I am guessing that the problem specifies x > 0, or else I am going to be having problems at the very outset.

Now looking at your method, x is a variable. Is log_1(y) even meaningful?

Ignoring that issue, which may be fatal on its own, I guess you went

[MATH]log_x(y) = x^{1/2} \implies \dfrac{ln(y)}{ln(x)} = x^{1/2}[/MATH].

But is that change of base formula valid if y is a function of a variable base. I have not seen a proof. Do you have one? I am not saying it is wrong, but you need a proof.

[MATH]\text {Let } u = ln(x), \ v = ln(x^{\sqrt{x}}), \text { and } w = \dfrac{u}{v} \implies w’ = \dfrac{vu’ - uv’}{v^2}?.[/MATH]
Just what does that equal?

You seem to have been totally casual about the difference between a constant and a variable.

 

[Steven G]

log_xy = log_xx^x1/2 = x^(1/2)

The way you computed the derivative of log_xy was wrong! You treated x as a constant.

The derivative of log_xy = the derivative of lny/lnx.
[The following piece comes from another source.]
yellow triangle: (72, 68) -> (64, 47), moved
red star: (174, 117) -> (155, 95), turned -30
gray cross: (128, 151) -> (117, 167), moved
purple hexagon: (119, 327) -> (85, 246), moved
This requires the quotient rule!

Please try again!

EDIT: this is what Jeff said!

 

[pka]

I am working through some logarithmic differentiation problems.
Differentiate y = x^x(1/2)
Using the logarithmic differentiation and the product rule, the example provides the answer:
y' = x^x(1/2)[(2 + ln x) / 2x^(1/2)]
(ref: Stewart, J. Calculus, Early Transcendentals (5th ed). Belmont, CA, Brooks/Cole, 2003. Page 247.)
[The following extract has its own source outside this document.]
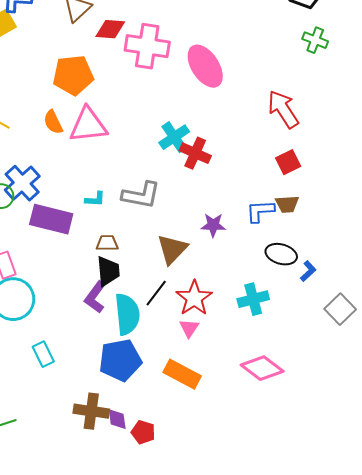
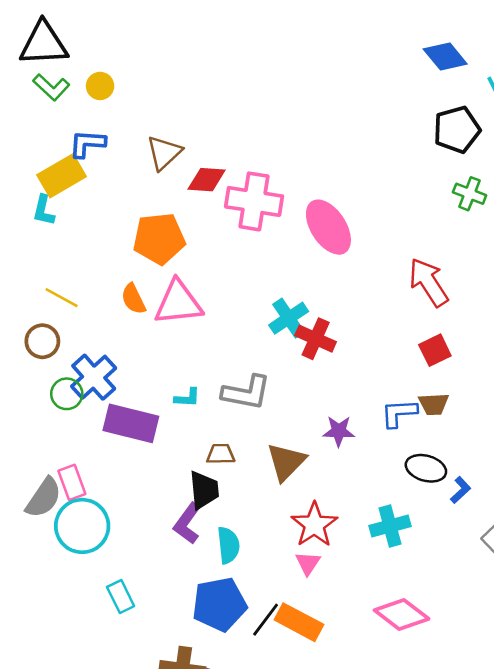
brown trapezoid: (107, 243) -> (221, 454), moved
black line: (156, 293) -> (266, 620), moved
cyan semicircle: (127, 314) -> (228, 545), size x0.7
I honestly don't know what you are asking.
But if \(y=x^{\sqrt{x}}\) then \(\log(y)=\sqrt{x}\log(x)\).
Then \(\dfrac{y^{\prime}}{y}=\dfrac{\log(x)}{2\sqrt{x}}+\dfrac{\sqrt{x}}{x}\) or
\(y^{\prime}=x^{\sqrt{x}}\left(\dfrac{\log(x)}{2\sqrt{x}}+\dfrac{\sqrt{x}}{x}\right)=\dfrac{1}{2}x^{\sqrt{x}-\frac{1}{2}}(\log(x)+2)\) SEE THIS

 

[jw1180]

Thank you all for the detailed replies. I understand now...as Jomo and JeffM pointed out, I mistakenly treated x as a constant when I computed log_x y.

The recommended method in the textbook is to use

ln y = ln x^x(1/2) = x^(1/2) ln x

and proceed from there, as detailed by user pka.

Thanks again!

 

[Steven G]

You computed log_xy perfectly fine. The derivative of log_xy was where the error.